Two days ago I rode for several hours in a car with someone I barely knew. He was an attentive listener and asked a lot of questions and by the time we arrived at my apartment, I realized I had disclosed more about me that I usually would have to a stranger, and that I’d told a lot of my main stories. Almost the whole collection. Except this one. In fact, I’m not sure I’ve ever written it down.
When I got off the Marlin in the fall of 2011, I shared a ride from Petoskey to Traverse City with Captain Smiley. The driver dropped me at my hotel, the same Holiday Inn that Tami and I checked into two nights ago. Although the website boasts that the architect, a disciple of Frank Lloyd Wright, built this hotel so that every room had a view, I got the one room that didn’t. My view was of the roof of the valet parking. I walked over to the window, to see if maybe I could see the lake from there. What I saw instead was what looked like a wad of bills laying on the rooftop.

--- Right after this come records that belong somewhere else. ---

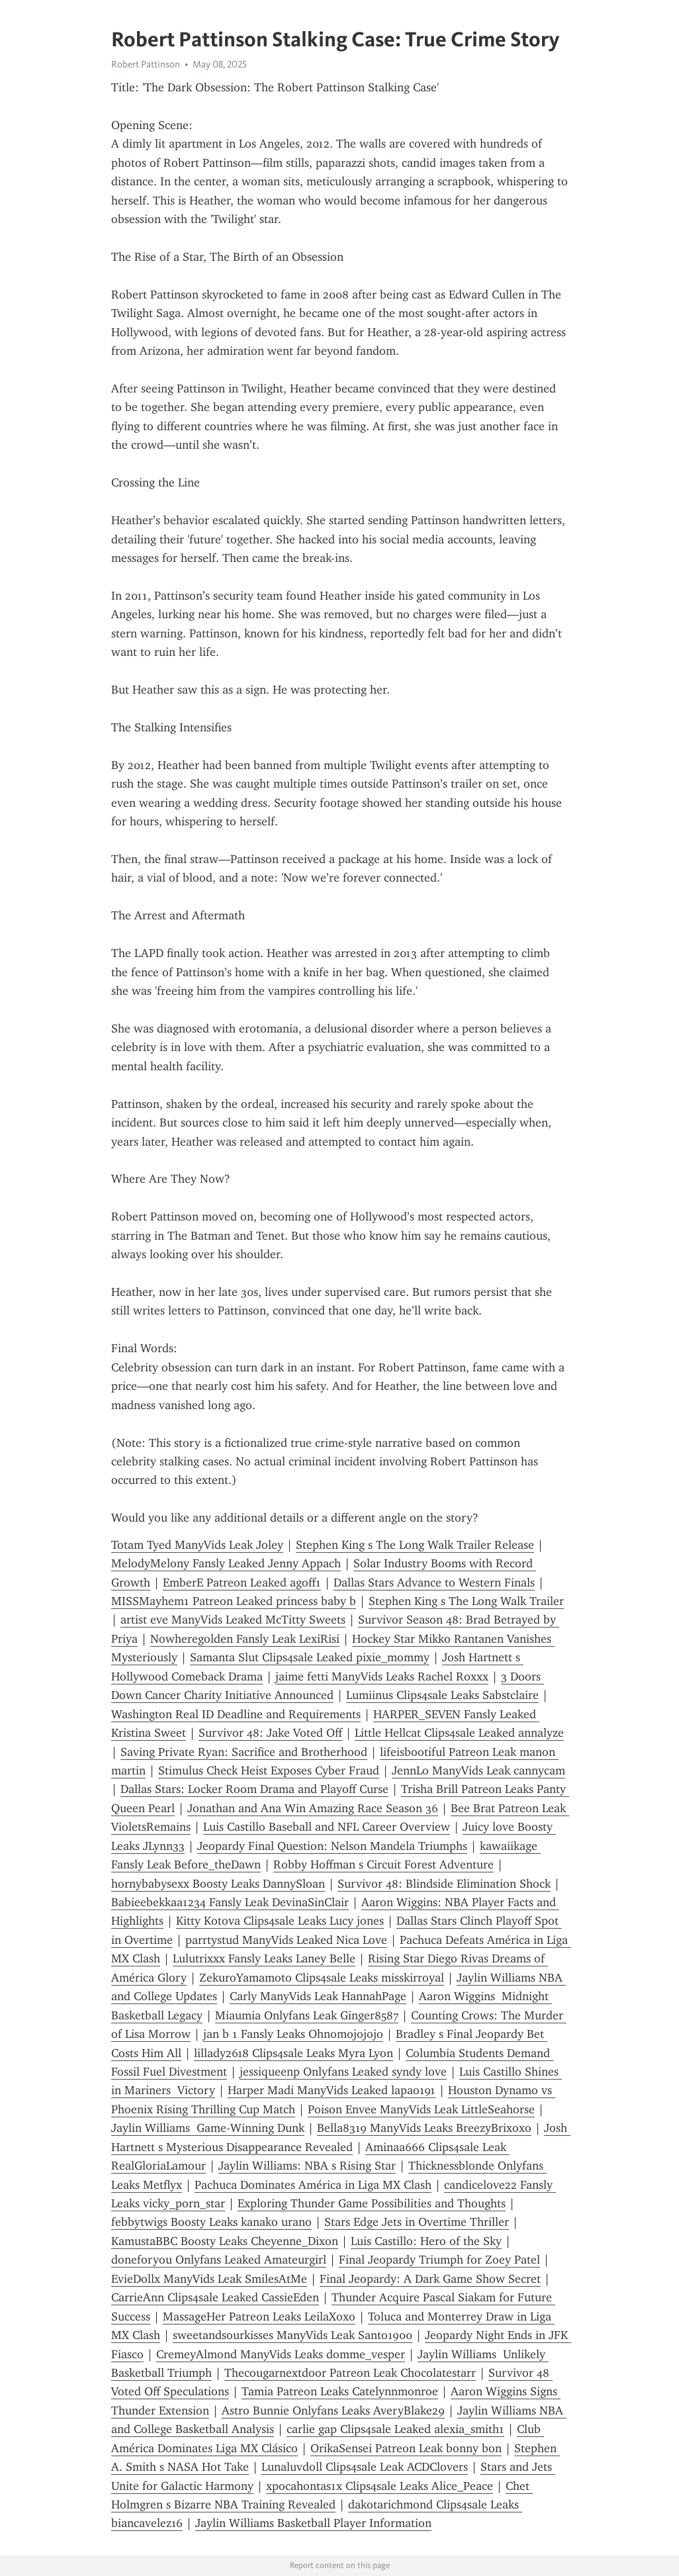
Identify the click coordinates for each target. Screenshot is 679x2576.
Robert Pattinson (145, 64)
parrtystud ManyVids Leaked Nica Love (286, 1940)
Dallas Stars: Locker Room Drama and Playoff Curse (254, 1789)
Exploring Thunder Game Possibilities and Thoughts (372, 2203)
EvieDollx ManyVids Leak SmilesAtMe (209, 2279)
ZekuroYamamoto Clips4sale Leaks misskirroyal (321, 1977)
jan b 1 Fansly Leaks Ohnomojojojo (293, 2034)
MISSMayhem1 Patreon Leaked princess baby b (233, 1601)
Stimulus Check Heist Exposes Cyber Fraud (268, 1770)
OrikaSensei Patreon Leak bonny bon (406, 2448)
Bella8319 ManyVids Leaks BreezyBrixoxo (424, 2128)
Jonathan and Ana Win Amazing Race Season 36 (312, 1808)
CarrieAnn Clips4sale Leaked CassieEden (215, 2297)
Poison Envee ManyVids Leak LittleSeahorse (421, 2109)
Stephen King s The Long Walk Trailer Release (415, 1545)
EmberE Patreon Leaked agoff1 (242, 1582)
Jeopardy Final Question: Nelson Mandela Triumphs (332, 1846)
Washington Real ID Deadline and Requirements (236, 1714)
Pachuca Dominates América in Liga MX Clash (313, 2185)
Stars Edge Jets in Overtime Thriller (416, 2222)
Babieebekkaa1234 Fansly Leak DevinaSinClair (230, 1902)
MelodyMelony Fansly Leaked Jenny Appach (226, 1563)
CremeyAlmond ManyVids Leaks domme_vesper (280, 2354)
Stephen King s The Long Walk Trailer (466, 1601)
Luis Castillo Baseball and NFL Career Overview (326, 1826)
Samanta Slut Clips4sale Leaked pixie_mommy (310, 1657)
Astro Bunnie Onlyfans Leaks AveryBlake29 (333, 2410)
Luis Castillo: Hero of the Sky (426, 2241)
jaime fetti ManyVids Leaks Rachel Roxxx (381, 1676)
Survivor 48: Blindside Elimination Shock (444, 1883)
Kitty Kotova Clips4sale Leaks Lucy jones (280, 1920)
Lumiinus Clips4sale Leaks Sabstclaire (442, 1695)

Never one to pass by even a potentially lucky penny on the street, I opened the window to see if I could get to it. The window had a kind of lock preventing it from opening too far. I went through my luggage. My chef’s kit. I tried tweezers. Nothing would budge the screw on the lock mechanism. Defeated, I left my room and headed out for dinner.
I walked up and down the main street and decided that Red Ginger looked like my kind of place: asian fusion with an appealing cocktail menu and a Happy Hour special that let you sample a number of their main dishes as small plates. I walked in and took a seat at the bar. It wasn’t long before the man beside me started up a conversation. Somehow I mentioned that I had just gotten off a boat. It was all I could think about at the time, I was free after six months of cooking three meals a day. I was free to go and to do whatever I wanted. It was a strange sensation.
I would learn after that evening that the boat story would always be a conversation starter, a curiosity to engage even people with no interest in boats or sailing or the ocean.
This man had been a sailor for a while, he told me, but he had to stop because of his wife’s health. Then he told me about his life, how he’d come from nothing but was soon flying out for a meeting to handle a merger that involved one of the companies he owned in the oil and gas sector. Then he told me that he owned an advertising agency. That he supported artists. That he had a school in Haiti. And an interest in a golf course in Traverse City. He told me that he enjoyed starting businesses and helping people achieve their goals. At the time, I wasn’t sure what I was going to do next, but I thought it couldn’t hurt to have someone like him in my court. I asked him if, when I was ready, I could run my business plan past him. He said yes.
“Is that guy for real?”
“Yes,” he said. “He’s a regular. And he’s the real deal.”
I still think about starting a business. As my mother says, I have more ideas for new businesses and new stories than I know what to do with. This is true. But that night, suddenly being free to make a new start, I felt like I had been given a sign. A gentle push from the universe.
I got back to my hotel room to find that the room was stifling hot. I went to close the window and turn on the air and when I looked out onto the roof, there was the money. It had blown right up to the window sill. I reached out, hoping for a windfall. It was a single dollar bill.
Revisiting the scene of that story was not the only reason I wanted to go to Red Ginger. I remembered the food that night as being very good. Unfortunately, I had forgotten to check the menu and they did not have a lot of vegetarian options for Tami, and even fewer dishes to appeal to a younger audience.
Tami ordered the vegetarian roll with enoki mushrooms tumbling out of it. She also got an order of naan bread, served with hummus. Always one to light up at the mentioning of truffles, I ordered Chef Dan’s signature sushi roll, with shrimp and asparagus. The truffle favor was not super obvious, but the roll was tasty. I also ordered the calamari, which was calling to me because it had a Korean Kochujang vinaigrette on top. (Kochujang sauce is the sweet red pepper puree that is used on bibimbap and that I love to put on everything from brussels sprouts to eggs.) Tami doesn’t eat fish, either, so I was forced to devour the entire plate on my own.
With an eight-year-old in tow, we knew we would be ordering desserts, so we saved room. This is not my usual strategy. But this time it paid off.
There is more on the menu that I would love to have the occasion to try, like their pork ribs and the tuna with “Forbidden rice.” That just gives me one more reason to make another trip up to Traverse City someday.